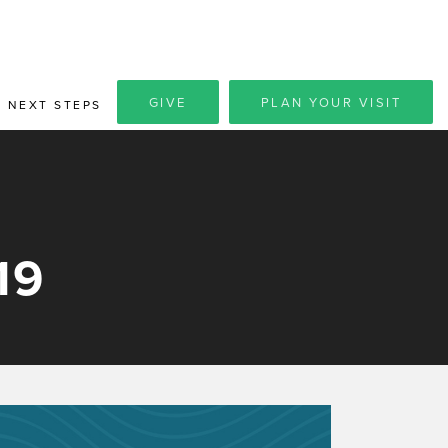
GIVE
PLAN YOUR VISIT
NEXT STEPS
19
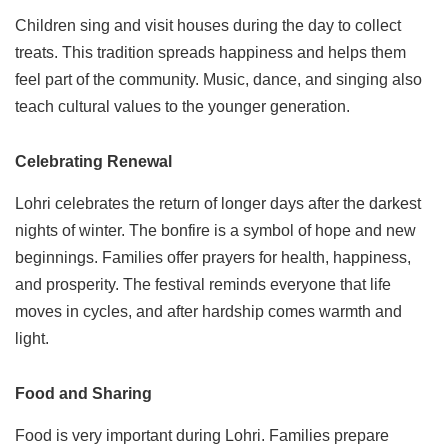
Children sing and visit houses during the day to collect
treats. This tradition spreads happiness and helps them
feel part of the community. Music, dance, and singing also
teach cultural values to the younger generation.
Celebrating Renewal
Lohri celebrates the return of longer days after the darkest
nights of winter. The bonfire is a symbol of hope and new
beginnings. Families offer prayers for health, happiness,
and prosperity. The festival reminds everyone that life
moves in cycles, and after hardship comes warmth and
light.
Food and Sharing
Food is very important during Lohri. Families prepare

____________________

Directions =
Take from the material every line that holds "after".

Solution =
Lohri celebrates the return of longer days after the darkest
moves in cycles, and after hardship comes warmth and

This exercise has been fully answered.